Page MenuHomePhabricator

Ensure wikidata harvest is possible for very large datasets
Closed, ResolvedPublic

Description

To ensure Wikidata harvesting is possible even for the largest of our datasets we should set up a harvest of a very large dataset (e.g. se-fornmin_(sv)) via Wikidata.

There are potential for time-out issues on both our connection to the sparql endpoint and for the sparql endpoint itself.

Event Timeline

Harvesting se-fornmin gives the following error:

ERROR: Unknown error occurred when processing country se-fornmin-wd in lang sv
(1205, 'Lock wait timeout exceeded; try restarting transaction')

Note though that sparql finished happily but that the sql connection seems to fizzle.

Stickning set innodb_lock_wait_timeout=100 (or some large number) in top should deal with the timeout. We might also need to ensure each country is inserted before starting the next.

Ok so sticking that in front doesn't seem to help. You still get the same error. And, after bumping it up to 600s, it seems as though the time before getting the error has nothing to do with the innodb_lock_wait_timeout so likely that didn't work at all.

Ok so sticking that in front doesn't seem to help. You still get the same error. And, after bumping it up to 600s, it seems as though the time before getting the error has nothing to do with the innodb_lock_wait_timeout so likely that didn't work at all.

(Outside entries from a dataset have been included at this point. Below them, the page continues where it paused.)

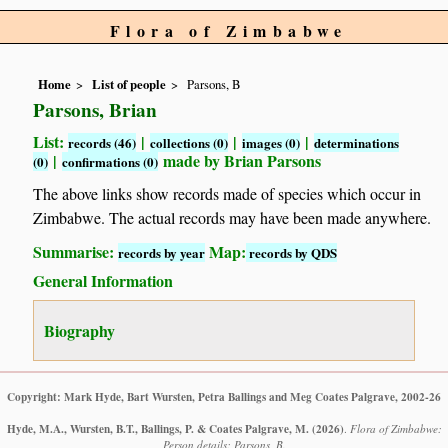
Flora of Zimbabwe
Home
List of people
Parsons, B
Parsons, Brian
List:
|
|
|
records (46)
collections (0)
images (0)
determinations
|
made by Brian Parsons
(0)
confirmations (0)
The above links show records made of species which occur in
Zimbabwe. The actual records may have been made anywhere.
Summarise:
Map:
records by year
records by QDS
General Information
Biography
Copyright: Mark Hyde, Bart Wursten, Petra Ballings and Meg Coates Palgrave, 2002-26
Hyde, M.A., Wursten, B.T., Ballings, P. & Coates Palgrave, M.
(2026)
.
Flora of Zimbabwe:
Person details: Parsons, B.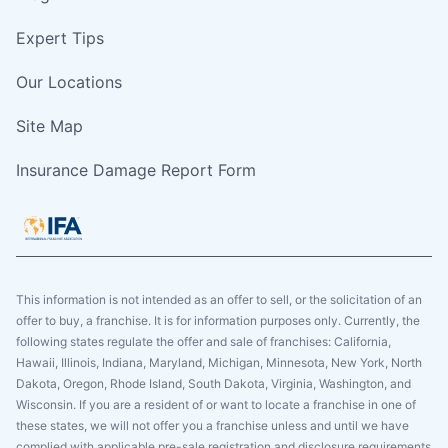
Expert Tips
Our Locations
Site Map
Insurance Damage Report Form
This information is not intended as an offer to sell, or the solicitation of an
offer to buy, a franchise. It is for information purposes only. Currently, the
following states regulate the offer and sale of franchises: California,
Hawaii, Illinois, Indiana, Maryland, Michigan, Minnesota, New York, North
Dakota, Oregon, Rhode Island, South Dakota, Virginia, Washington, and
Wisconsin. If you are a resident of or want to locate a franchise in one of
these states, we will not offer you a franchise unless and until we have
complied with applicable pre-sale registration and disclosure requirements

That is because I'm silly. Trying it again. An alternative might be to batch the "sql update" calls as we now do all monuments in a dataset in one transaction rather than one transaction per monument.
(edit: no we don't)

Change 371744 had a related patch set uploaded (by Lokal Profil; owner: Lokal Profil):
[labs/tools/heritage@wikidata] Investigate harvest of large wikidata dataset

https://gerrit.wikimedia.org/r/371744

I hit the same issue locally, which means it’s not due to @Lokal_Profil’s local setup

(1205, 'Lock wait timeout exceeded; try restarting transaction')
process_monument_wikidata: Error executing query
REPLACE INTO `monuments_se-fornmin-wd_(sv)`(`monument_article`, `name`, `source`, `admin`, `image`, `lon`, `wd_item`, `lat`, `id`) VALUES (%s, %s, %s, %s, %s, %s, %s, %s, %s)
[u'Hundhamra', u'Hundhamra', u'http://www.wikidata.org/entity/Q10527173', u'Botkyrka kommun', u'Norsborg 2007 1.jpg', u'59.25183', u'Q10527173', u'17.80438', 10000603880001]

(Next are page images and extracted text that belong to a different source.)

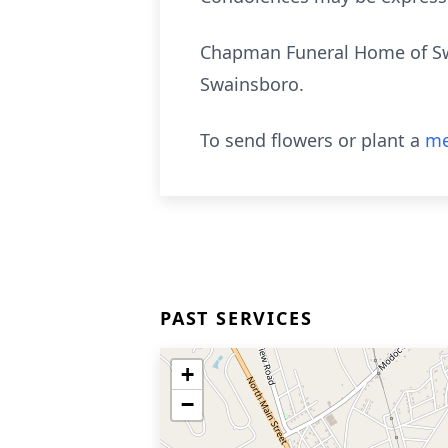
Chapman Funeral Home of Swai
Swainsboro.
To send flowers or plant a
me
PAST SERVICES
+
−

I think there is something wrong with the dataset − not a single statement goes through

For comparison, harvesting nl-wd gives at the speed of light:

Sparql endpoint being slow, giving it a moment...
Processing SPARQL results...
process_monument_wikidata 0
process_monument_wikidata 1
process_monument_wikidata 2
process_monument_wikidata 3
process_monument_wikidata 4
process_monument_wikidata 5
process_monument_wikidata 6
process_monument_wikidata 7
process_monument_wikidata 8
...

Processing se-forming:

Processing SPARQL results...
process_monument_wikidata 0
process_monument_wikidata: Error executing query
REPLACE INTO `monuments_se-fornmin-wd_(sv)`(`monument_article`, `name`, `source`, `admin`, `image`, `lon`, `wd_item`, `lat`, `commonscat`, `id`) VALUES (R%C3%B6kstenen, Rökstenen, http://www.wikidata.org/entity/Q472975, Ödeshögs kommun, Rökstenen 1.JPG, 58.295, Q472975, 14.775555555, Rökstenen, 10048200010001)
0
(1205, 'Lock wait timeout exceeded; try restarting transaction')

But now I tried a second time and got :

...
process_monument_wikidata 42141
process_monument_wikidata: Error executing query
REPLACE INTO `monuments_se-fornmin-wd_(sv)`(`name`, `source`, `admin`, `lon`, `wd_item`, `lat`, `id`) VALUES (Virestad 205:2, http://www.wikidata.org/entity/Q29461231, Älmhults kommun, 56.532622, Q29461231, 14.328568, 10076702050002)
42141
(2013, 'Lost connection to MySQL server during query')
process_monument_wikidata 42142
process_monument_wikidata: Error executing query
REPLACE INTO `monuments_se-fornmin-wd_(sv)`(`name`, `source`, `admin`, `lon`, `wd_item`, `lat`, `id`) VALUES (Virestad 8:1, http://www.wikidata.org/entity/Q29461146, Älmhults kommun, 56.703272, Q29461146, 14.350956, 10076700080001)
42142
(2006, 'MySQL server has gone away')
process_monument_wikidata 42143

It's not some silly encoding/escaping issue? (Looking at you Älmhult).

Even if not the case there is definitely something funky going on with encodings in

[...] VALUES (R%C3%B6kstenen, Rökstenen, http://www.wikidata.org/entity/Q472975, Ödeshögs kommun, Rökstenen 1.JPG, 58.295, Q472975, 14.775555555, Rökstenen, 10048200010001)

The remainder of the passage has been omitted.